▸ **WHAT YOU WILL DO**
Only lines with the string "каркас" should be returned from the data below.

Data extracted from a collection:
»»
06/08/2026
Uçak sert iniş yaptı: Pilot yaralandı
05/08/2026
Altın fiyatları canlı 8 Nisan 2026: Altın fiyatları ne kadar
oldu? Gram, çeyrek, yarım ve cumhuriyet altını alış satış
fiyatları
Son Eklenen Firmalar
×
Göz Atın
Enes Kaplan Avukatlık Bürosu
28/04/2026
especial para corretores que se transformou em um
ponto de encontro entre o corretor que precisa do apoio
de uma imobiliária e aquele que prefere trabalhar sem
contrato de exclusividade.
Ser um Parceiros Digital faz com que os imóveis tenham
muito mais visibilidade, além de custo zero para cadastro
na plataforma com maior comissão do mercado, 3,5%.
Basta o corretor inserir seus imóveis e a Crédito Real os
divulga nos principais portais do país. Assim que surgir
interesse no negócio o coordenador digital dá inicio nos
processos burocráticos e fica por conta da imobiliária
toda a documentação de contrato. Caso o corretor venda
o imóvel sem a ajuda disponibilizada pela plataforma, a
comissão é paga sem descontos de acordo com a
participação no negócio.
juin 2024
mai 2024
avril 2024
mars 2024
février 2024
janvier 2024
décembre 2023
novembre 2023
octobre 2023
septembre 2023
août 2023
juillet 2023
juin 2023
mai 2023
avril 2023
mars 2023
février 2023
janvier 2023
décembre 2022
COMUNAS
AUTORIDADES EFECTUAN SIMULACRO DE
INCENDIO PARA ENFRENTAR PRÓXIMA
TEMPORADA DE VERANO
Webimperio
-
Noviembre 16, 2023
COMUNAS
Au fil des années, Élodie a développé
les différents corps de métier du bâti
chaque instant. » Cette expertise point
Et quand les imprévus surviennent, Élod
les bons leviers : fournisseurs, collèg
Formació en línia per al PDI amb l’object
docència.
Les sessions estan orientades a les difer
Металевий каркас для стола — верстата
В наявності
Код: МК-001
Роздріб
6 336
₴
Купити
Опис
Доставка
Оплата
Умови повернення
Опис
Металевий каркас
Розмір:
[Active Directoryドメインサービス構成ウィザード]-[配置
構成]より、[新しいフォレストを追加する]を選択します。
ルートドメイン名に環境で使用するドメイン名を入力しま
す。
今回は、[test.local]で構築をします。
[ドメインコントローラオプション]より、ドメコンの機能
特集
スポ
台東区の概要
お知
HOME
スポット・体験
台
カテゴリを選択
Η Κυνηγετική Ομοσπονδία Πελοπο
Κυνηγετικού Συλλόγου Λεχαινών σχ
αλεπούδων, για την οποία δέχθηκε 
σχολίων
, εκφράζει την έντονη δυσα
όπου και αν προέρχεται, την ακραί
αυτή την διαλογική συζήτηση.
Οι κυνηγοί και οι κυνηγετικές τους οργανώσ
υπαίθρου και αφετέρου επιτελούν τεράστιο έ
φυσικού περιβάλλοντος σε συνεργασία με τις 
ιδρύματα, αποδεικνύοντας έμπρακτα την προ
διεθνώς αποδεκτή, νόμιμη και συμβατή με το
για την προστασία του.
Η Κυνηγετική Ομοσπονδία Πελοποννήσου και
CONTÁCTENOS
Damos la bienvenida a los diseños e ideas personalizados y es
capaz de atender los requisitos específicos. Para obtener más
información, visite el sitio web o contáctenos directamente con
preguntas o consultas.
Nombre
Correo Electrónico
««
»»
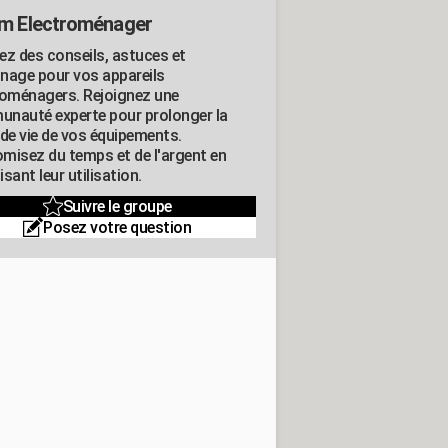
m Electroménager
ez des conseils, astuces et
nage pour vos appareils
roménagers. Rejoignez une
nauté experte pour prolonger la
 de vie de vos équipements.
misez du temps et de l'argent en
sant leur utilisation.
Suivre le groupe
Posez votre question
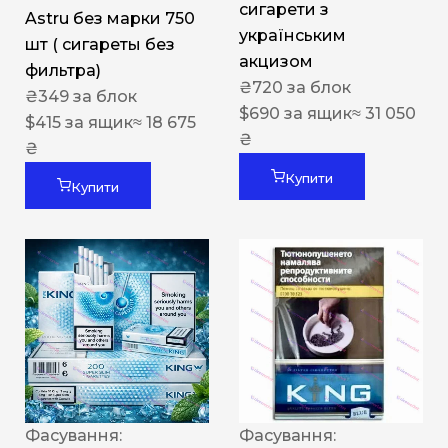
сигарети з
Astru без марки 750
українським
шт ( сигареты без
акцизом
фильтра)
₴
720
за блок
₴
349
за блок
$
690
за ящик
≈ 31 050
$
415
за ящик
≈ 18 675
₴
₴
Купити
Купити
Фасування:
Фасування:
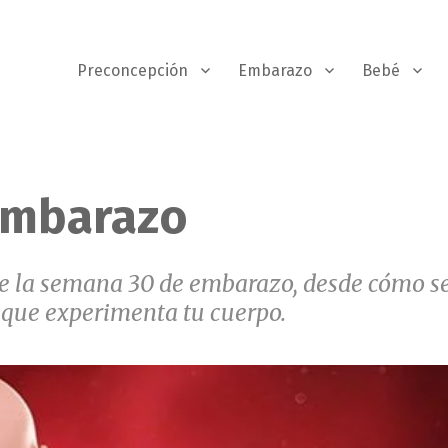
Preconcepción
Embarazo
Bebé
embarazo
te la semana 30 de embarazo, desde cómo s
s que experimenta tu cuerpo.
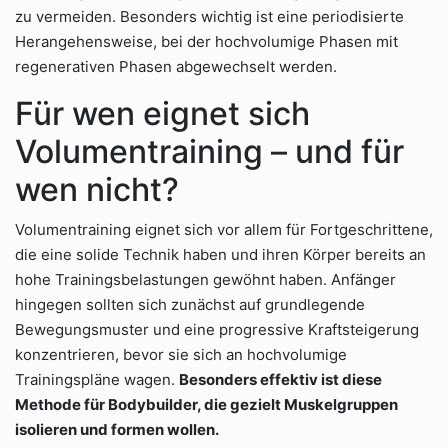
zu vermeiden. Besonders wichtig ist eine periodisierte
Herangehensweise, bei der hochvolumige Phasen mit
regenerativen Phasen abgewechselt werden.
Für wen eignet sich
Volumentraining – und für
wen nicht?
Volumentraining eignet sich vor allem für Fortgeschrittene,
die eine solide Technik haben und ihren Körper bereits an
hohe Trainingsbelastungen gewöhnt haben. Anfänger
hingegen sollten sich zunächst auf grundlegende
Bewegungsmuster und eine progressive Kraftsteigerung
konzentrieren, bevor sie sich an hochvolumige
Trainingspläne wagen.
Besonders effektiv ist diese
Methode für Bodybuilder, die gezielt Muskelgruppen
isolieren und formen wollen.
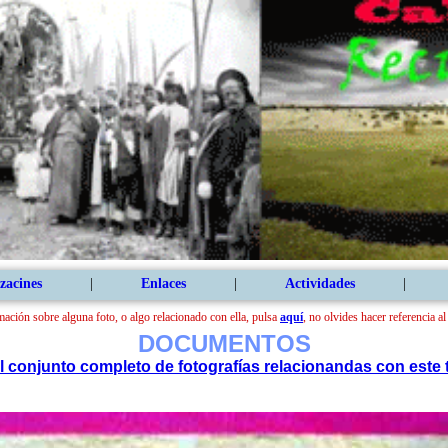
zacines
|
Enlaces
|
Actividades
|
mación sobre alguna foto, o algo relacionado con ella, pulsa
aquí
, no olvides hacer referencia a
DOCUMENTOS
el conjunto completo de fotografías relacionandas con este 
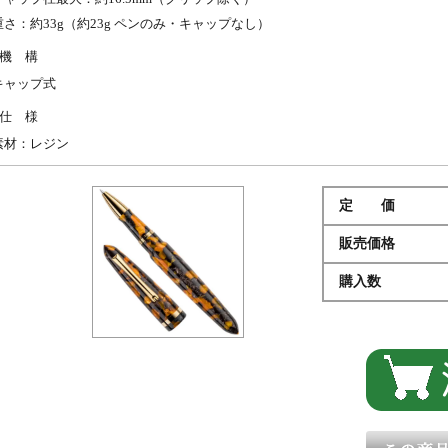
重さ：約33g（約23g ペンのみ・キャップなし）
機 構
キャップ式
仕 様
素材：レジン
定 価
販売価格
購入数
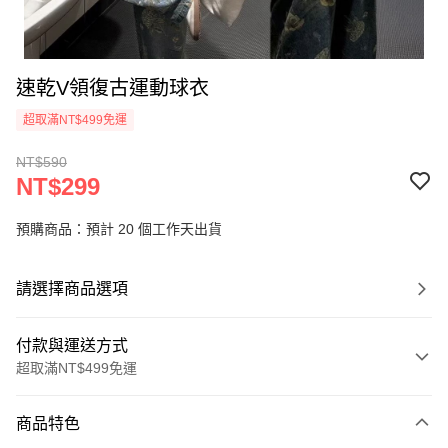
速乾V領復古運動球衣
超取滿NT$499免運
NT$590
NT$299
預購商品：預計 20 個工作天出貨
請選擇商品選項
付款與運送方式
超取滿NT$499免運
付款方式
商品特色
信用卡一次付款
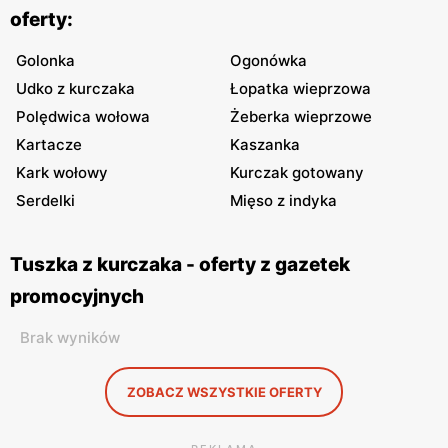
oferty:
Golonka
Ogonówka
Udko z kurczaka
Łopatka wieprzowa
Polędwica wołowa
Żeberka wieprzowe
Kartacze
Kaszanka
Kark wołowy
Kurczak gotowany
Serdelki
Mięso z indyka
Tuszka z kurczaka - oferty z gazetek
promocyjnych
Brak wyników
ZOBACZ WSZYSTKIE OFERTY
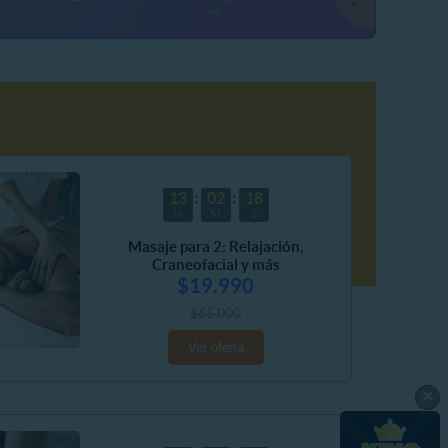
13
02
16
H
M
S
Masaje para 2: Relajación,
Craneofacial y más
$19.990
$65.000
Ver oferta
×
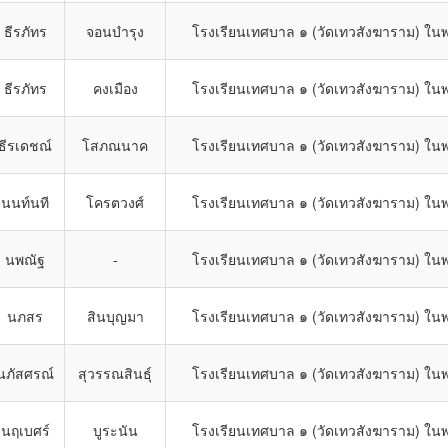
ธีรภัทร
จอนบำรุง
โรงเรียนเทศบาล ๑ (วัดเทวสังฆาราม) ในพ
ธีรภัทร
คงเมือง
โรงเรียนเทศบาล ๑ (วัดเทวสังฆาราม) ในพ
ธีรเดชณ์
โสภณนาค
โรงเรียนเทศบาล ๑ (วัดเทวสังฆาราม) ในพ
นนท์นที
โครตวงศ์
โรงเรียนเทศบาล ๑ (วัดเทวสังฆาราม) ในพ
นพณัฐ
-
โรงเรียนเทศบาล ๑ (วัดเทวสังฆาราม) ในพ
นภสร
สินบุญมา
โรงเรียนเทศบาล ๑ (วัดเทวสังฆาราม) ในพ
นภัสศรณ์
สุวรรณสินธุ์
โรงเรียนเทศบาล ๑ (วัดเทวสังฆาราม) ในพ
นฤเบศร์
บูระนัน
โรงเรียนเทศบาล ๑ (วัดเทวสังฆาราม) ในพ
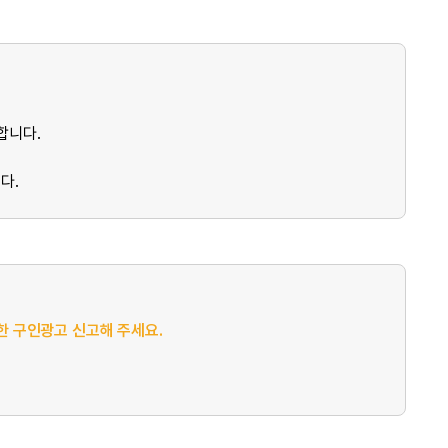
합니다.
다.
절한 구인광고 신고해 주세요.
««
»»
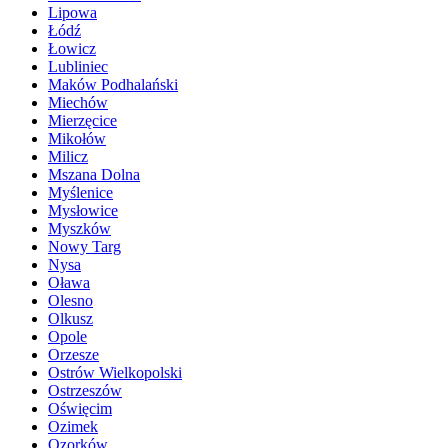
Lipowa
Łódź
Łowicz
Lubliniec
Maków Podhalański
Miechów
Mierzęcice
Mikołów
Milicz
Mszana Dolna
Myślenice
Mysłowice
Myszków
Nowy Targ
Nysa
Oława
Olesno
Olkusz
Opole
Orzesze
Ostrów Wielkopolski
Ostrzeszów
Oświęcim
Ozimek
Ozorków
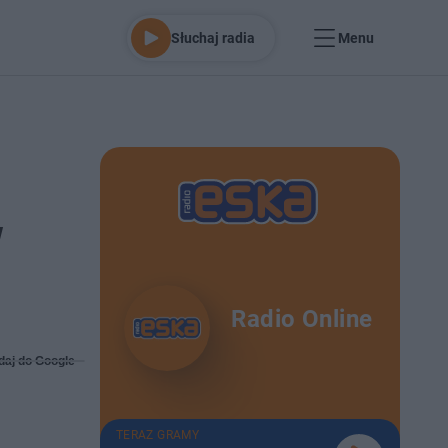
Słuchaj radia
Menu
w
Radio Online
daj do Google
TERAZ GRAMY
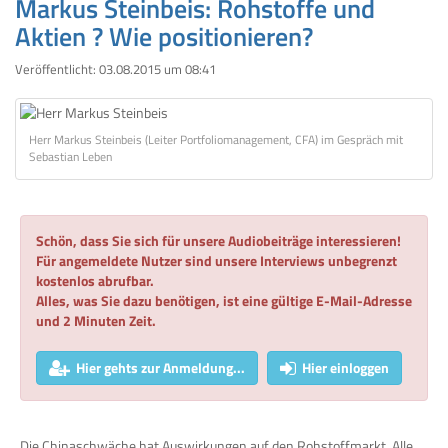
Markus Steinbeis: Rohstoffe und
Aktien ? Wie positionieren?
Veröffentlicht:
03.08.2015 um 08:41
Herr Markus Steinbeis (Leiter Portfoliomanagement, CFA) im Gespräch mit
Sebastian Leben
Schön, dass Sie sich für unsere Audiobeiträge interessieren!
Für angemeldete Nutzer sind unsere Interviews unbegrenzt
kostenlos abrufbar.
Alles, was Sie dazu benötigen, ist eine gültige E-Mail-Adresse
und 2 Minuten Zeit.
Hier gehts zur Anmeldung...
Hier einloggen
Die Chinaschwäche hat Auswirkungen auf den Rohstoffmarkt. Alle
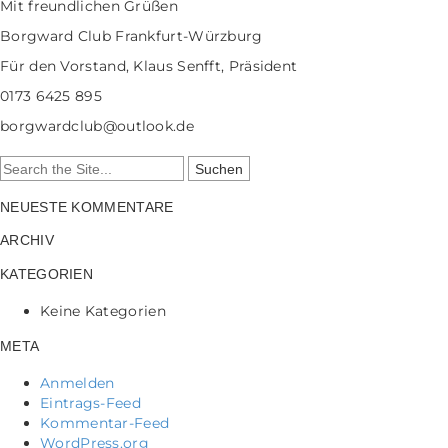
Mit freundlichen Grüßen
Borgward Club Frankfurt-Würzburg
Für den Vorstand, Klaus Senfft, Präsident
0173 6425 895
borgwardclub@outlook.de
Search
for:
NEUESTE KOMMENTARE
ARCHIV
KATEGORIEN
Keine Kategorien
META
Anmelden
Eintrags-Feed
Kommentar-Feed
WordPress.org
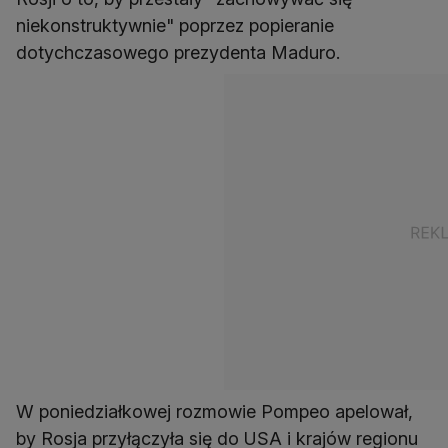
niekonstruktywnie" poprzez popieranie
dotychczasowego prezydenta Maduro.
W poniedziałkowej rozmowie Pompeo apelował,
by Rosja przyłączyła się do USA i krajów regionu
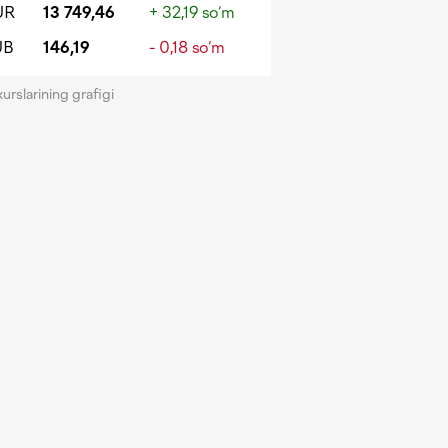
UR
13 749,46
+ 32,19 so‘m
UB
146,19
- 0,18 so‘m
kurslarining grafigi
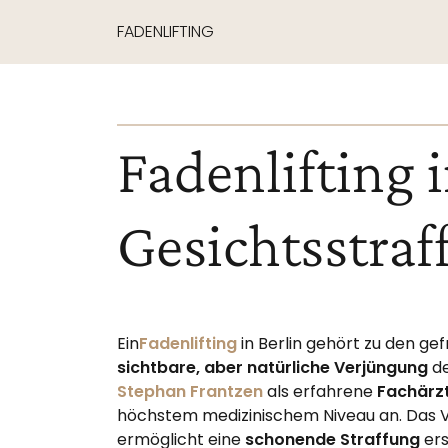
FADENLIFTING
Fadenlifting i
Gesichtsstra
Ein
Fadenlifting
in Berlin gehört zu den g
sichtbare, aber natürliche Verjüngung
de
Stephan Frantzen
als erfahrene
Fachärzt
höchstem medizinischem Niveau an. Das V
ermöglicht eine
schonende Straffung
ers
««
▸ **SOLUTION BELOW**
Металевий каркас для стола — верстата
Металевий каркас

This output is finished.